START Records for this exercise

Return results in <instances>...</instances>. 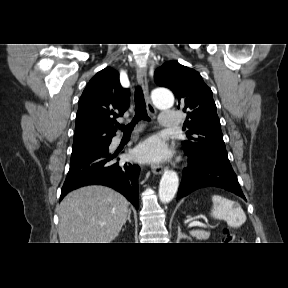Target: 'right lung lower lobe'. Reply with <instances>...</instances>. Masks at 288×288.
Instances as JSON below:
<instances>
[{
    "mask_svg": "<svg viewBox=\"0 0 288 288\" xmlns=\"http://www.w3.org/2000/svg\"><path fill=\"white\" fill-rule=\"evenodd\" d=\"M110 142L100 150L77 160H71L69 172L61 189L60 200L72 190L97 184L114 188L138 208L140 168L133 163L113 162L117 154L109 153Z\"/></svg>",
    "mask_w": 288,
    "mask_h": 288,
    "instance_id": "right-lung-lower-lobe-1",
    "label": "right lung lower lobe"
}]
</instances>
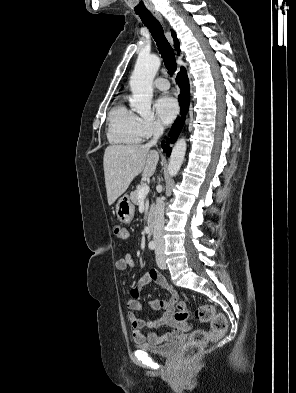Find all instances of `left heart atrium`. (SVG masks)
Returning <instances> with one entry per match:
<instances>
[{
    "mask_svg": "<svg viewBox=\"0 0 296 393\" xmlns=\"http://www.w3.org/2000/svg\"><path fill=\"white\" fill-rule=\"evenodd\" d=\"M154 108L159 120L163 124L171 123L178 114V104L169 95L159 97L154 104Z\"/></svg>",
    "mask_w": 296,
    "mask_h": 393,
    "instance_id": "39dd6f15",
    "label": "left heart atrium"
}]
</instances>
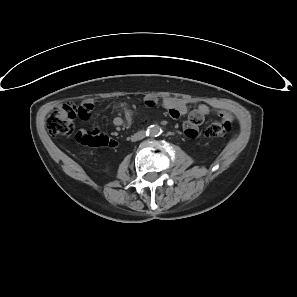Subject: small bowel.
<instances>
[{"label":"small bowel","instance_id":"obj_1","mask_svg":"<svg viewBox=\"0 0 297 297\" xmlns=\"http://www.w3.org/2000/svg\"><path fill=\"white\" fill-rule=\"evenodd\" d=\"M146 104L152 106L155 104V100L152 98H148L146 100ZM189 102L186 99H179L173 97H167L163 99L164 107L169 111L170 115L174 118H178L180 115H184L188 113ZM121 110L123 113V117H116L113 120V123L116 127H121L124 124L130 123L132 120V110L128 107H122ZM212 109L205 105L199 104L189 113V119L185 122V127L187 130V135L189 137H196L198 135L197 126L198 121L202 120L205 116H207Z\"/></svg>","mask_w":297,"mask_h":297}]
</instances>
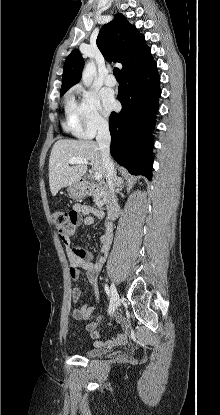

END Records for this exercise

Problem to work on
Once the line holding "Find all instances" is found, set it down along with every line after it through the end of the entries, exactly, leaving the pictures out.

Reply
Find all instances of `left heart atrium`. (SVG masks)
Returning <instances> with one entry per match:
<instances>
[{
    "mask_svg": "<svg viewBox=\"0 0 296 393\" xmlns=\"http://www.w3.org/2000/svg\"><path fill=\"white\" fill-rule=\"evenodd\" d=\"M154 108L159 120L163 124L171 123L178 114V104L169 95L159 97L154 104Z\"/></svg>",
    "mask_w": 296,
    "mask_h": 393,
    "instance_id": "39dd6f15",
    "label": "left heart atrium"
}]
</instances>
Subject: small bowel.
<instances>
[{"label":"small bowel","instance_id":"obj_1","mask_svg":"<svg viewBox=\"0 0 297 297\" xmlns=\"http://www.w3.org/2000/svg\"><path fill=\"white\" fill-rule=\"evenodd\" d=\"M146 104L152 106L155 104V100L152 98H148L146 100ZM189 102L186 99H179L173 97H167L163 99L164 107L169 111L170 115L174 118H178L180 115H184L188 113ZM121 110L123 113V117H116L113 120V123L116 127H121L124 124L130 123L132 120V110L128 107H122ZM212 109L205 105L199 104L189 113V119L185 122V127L187 130V135L189 137H196L198 135L197 126L198 121L202 120L205 116H207Z\"/></svg>","mask_w":297,"mask_h":297}]
</instances>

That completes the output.